Good morning all,
It certainly LOOKS like a legit (and potentially very helpful) web 2.0 application! They’re TRUSTe certified, they got a positive review on TechCrunch, and they even have a FAQ that directly addresses some of the concerns that have been raised on the Internet about them. More importantly, the concept is very powerful; it’s basically a social networking mashup of your Yahoo! and Google Groups, offering to turn your mishmosh of multiple groups into a seamless, single-site experience. But wait, there’s more…
Grouply allows you to get all of your group updates in a single email; consolidates all your group information on a single website; dramatically reduces the size (measured in line counts) of ‘digest’ emails, making them easier and faster to read; allows for cross-group calendaring; tagged searches; dynamic user profiles; and ‘what’s popular’ and ‘who’s active’ functions to keep tabs on hot topics and prolific members of your network. Take the tour yourself. For people who subscribe to and manage a lot of Yahoo! and Google groups, Grouply could be a godsend.
So what’s the problem?
In order for the service to work, you have to give them your Yahoo!ID and password. All of a sudden, visions of address-book spammers like Quechup come racing to mind, but we’re not talking here about a service using your address book to grow their business. No, it’s a potentially a LOT worse than that. To be honest, I’m not sure the founders of Grouply have thought this through very well.

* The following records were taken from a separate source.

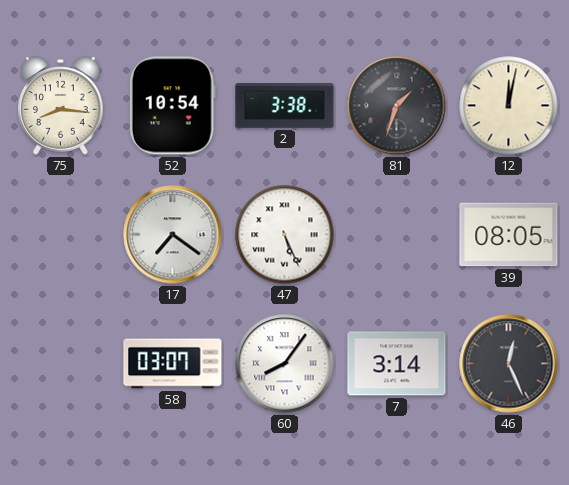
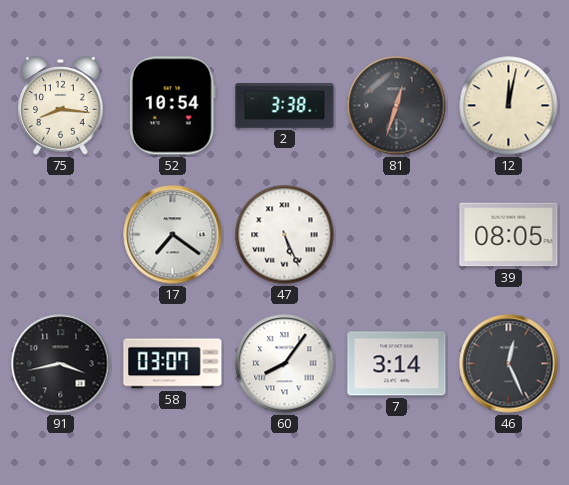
81: 1:33 -> 12:33
91: none -> 3:43
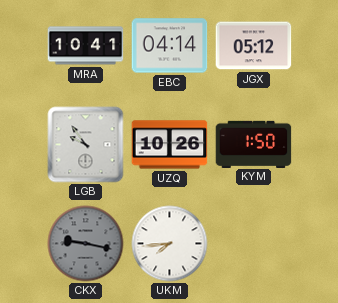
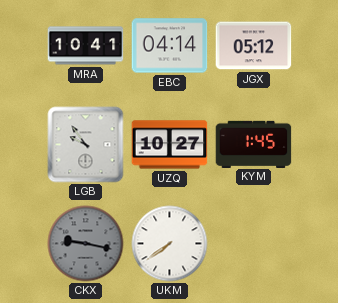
UZQ: 10:26 -> 10:27
KYM: 1:50 -> 1:45
UKM: 7:44 -> 7:39
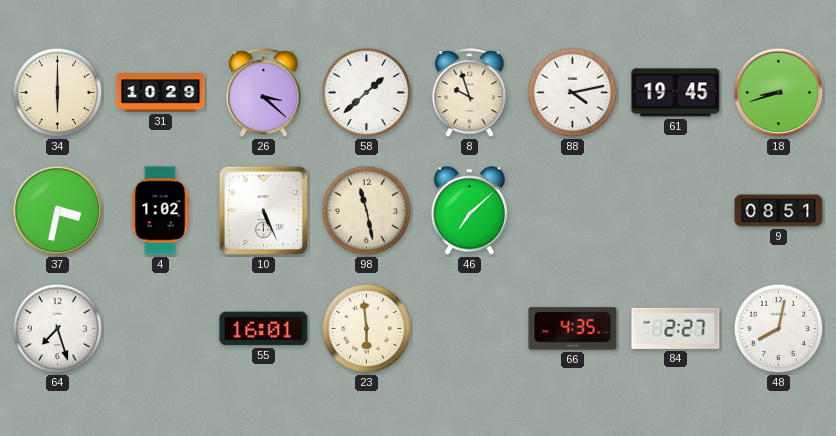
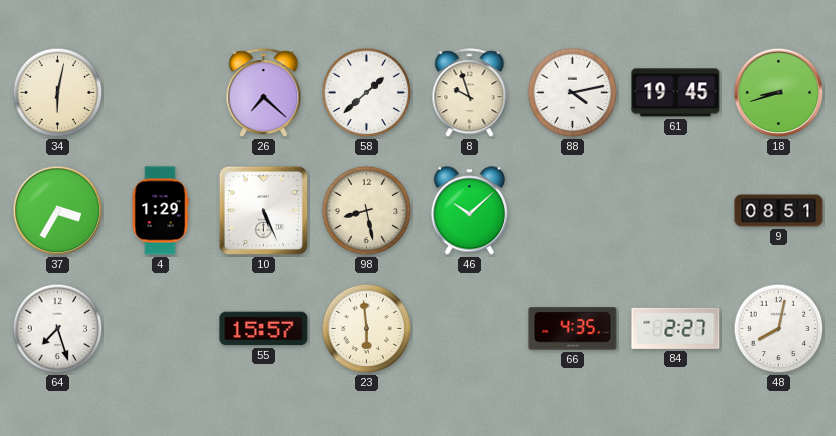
34: 6:00 -> 6:02
31: 10:29 -> none
26: 3:22 -> 7:22
37: 3:32 -> 3:35
4: 1:02 -> 1:29
98: 11:28 -> 8:28
46: 7:08 -> 10:08
55: 16:01 -> 15:57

Consider for a moment what information is controlled by your Yahoo! credentials … like all your Flickr photos; your Yahoo!Finance account information; your Yahoo! Security Key; all your Yahoo! profiles and identities; your OpenID key; your home address and telephone number; your Yahoo!Wallet information, even your Yahoo!Auctions account.
Yep. Once you’ve given out your password, they have access to all of that, regardless if they have NO INTENTIONS WHATSOEVER of using it. Grouply tries to allay fears about potential misuse of your credentials in this part of their FAQ but to anyone with a modicum of concern about their data privacy, this is a HUGE red flag. Doesn’t matter what they say. (Can you say ‘rouge employee?’) Fact is, you’ve given out your password. What happens next?
If all goes well, you’ll enjoy the new service and its cool features. You’ll save time, build your network, and access information more easily. You’ll start leveraging Groups in ways you hadn’t before. It’s all good!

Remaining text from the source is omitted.